3 Par requête déposée au greffe du Tribunal le 11 novembre 1996, le requérant a demandé la condamnation de la Communauté à l' indemnisation du préjudice qu' il a subi et risque encore de subir ultérieurement en raison du fait qu' il s' est vu refuser ainsi que l' auteur de ses droits une quantité de référence représentative depuis l' engagement de non-commercialisation pris par M. Herbrink. Il a également demandé que lui soient versés, en premier lieu, le montant du prélèvement supplémentaire dont lui-même ainsi que le groupement dont il fait partie seraient redevables pour le lait produit après l' expiration de l' engagement de non-commercialisation, soit la somme de 258 565,38 HFL, augmentée des intérêts dus, en deuxième lieu, le montant qui résulte de l' application du règlement (CEE) n 2187/93 du Conseil, du 22 juillet 1993, prévoyant l' offre d' une indemnisation à certains producteurs de lait ou de produits laitiers qui ont été empêchés temporairement d' exercer leur activité (JO L 196, p. 6), sur les périodes postérieures à l' expiration de l' engagement de non-commercialisation au cours desquelles lui-même ainsi que l' auteur de ses droits n' ont pas produit de lait, soit la somme de 58 695 HFL, augmentée des intérêts dus, ainsi que, en troisième lieu, le montant des frais d' acquisition d' une quantité de référence de remplacement égale à la quantité de référence à laquelle il aurait pu prétendre s' il avait encore disposé de l' exploitation originaire de M. Herbrink, soit la somme de 180 322,20 HFL.

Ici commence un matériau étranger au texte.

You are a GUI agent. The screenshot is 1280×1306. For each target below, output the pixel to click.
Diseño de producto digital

4 Par acte séparé enregistré au greffe du Tribunal le même jour, le requérant a demandé, en vertu de l' article 186 du traité CE, la condamnation de la Communauté à lui verser, à titre de provision, une somme de 258 565,38 HFL augmentée de 5 % d' intérêts à compter du 1er septembre 1996, afin de régler le prélèvement supplémentaire qui serait dû à la laiterie Salland BV. Le requérant a également demandé que la Communauté soit condamnée à lui verser une somme de 20 000 HFL par an depuis le jour du dépôt de la demande en référé jusqu' à l' arrêt du Tribunal à intervenir dans le recours au fond, et que soit ordonnée toute mesure que le président du Tribunal jugerait utile.

L' ordonnance attaquée

5 Par l' ordonnance attaquée, la demande en référé a été rejetée.

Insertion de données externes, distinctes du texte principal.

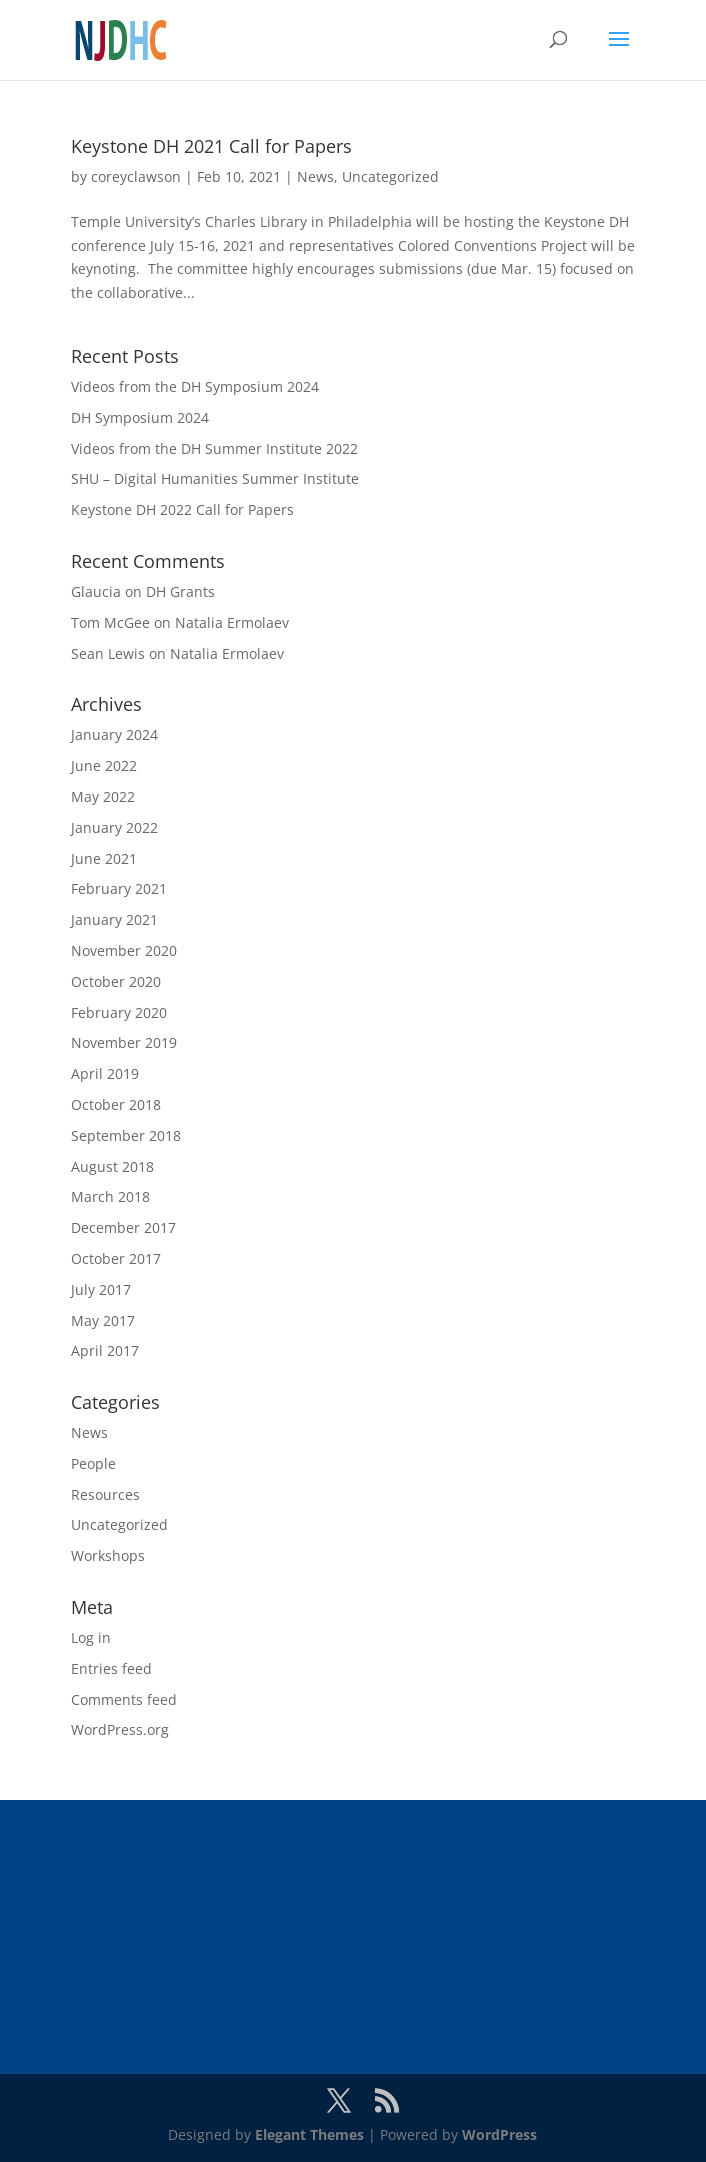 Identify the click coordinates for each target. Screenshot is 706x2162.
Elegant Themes (309, 2134)
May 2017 (103, 1320)
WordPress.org (120, 1729)
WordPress (499, 2134)
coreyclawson (136, 176)
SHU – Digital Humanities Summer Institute (215, 478)
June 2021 (104, 858)
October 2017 (116, 1258)
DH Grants (180, 591)
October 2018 (116, 1104)
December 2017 (123, 1227)
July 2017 (101, 1289)
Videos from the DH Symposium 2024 (195, 386)
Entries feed (111, 1668)
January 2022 (114, 827)
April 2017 (105, 1350)
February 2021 (119, 888)
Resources (105, 1494)
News (315, 176)
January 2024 (114, 734)
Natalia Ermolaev (232, 622)
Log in (91, 1637)
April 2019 (105, 1073)
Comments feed (124, 1699)
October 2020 (116, 981)
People (93, 1463)
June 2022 (104, 765)
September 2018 (126, 1135)
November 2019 (124, 1042)
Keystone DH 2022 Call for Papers (182, 509)
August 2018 (112, 1166)
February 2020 (119, 1012)
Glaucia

6 Après un examen des arguments des parties relatifs au caractère provisoire des mesures demandées, il est tout d' abord rappelé dans l' ordonnance attaquée que les mesures prévues aux articles 185 et 186 du traité CE doivent viser uniquement à sauvegarder pendant la procédure devant la Cour ou le Tribunal les intérêts d' une des parties au litige afin de ne pas priver l' arrêt au principal d' effet utile et qu' elles ne doivent donc pas préjuger la décision au fond (point 29).

7 En l' espèce, les mesures réclamées dans la demande en référé correspondraient à une partie des mesures sollicitées dans le recours au principal et leur octroi anticiperait donc sur le débat au fond. Or, "la constatation de l' engagement d' une responsabilité et des effets qui en découlent ne peut se fonder sur une apparence de bon droit, mais doit se baser sur une appréciation définitive des faits et des moyens allégués et nécessite donc une procédure qui puisse assurer à toutes les parties le respect des droits de la défense" (point 30).

8 La demande en référé est donc rejetée pour ce motif, "sans qu' il soit nécessaire d' examiner si les moyens et arguments invoqués par le requérant pour justifier l' octroi de la mesure provisoire sollicitée apparaissent fondés" (point 31).

9 Dans le cadre du présent pourvoi, le requérant demande l' annulation de l' ordonnance attaquée et le renvoi de l' affaire devant le Tribunal, ainsi que la condamnation du Conseil et de la Commission aux dépens.

Arguments des parties

10 Le requérant fait valoir quatre moyens à l' appui de son pourvoi.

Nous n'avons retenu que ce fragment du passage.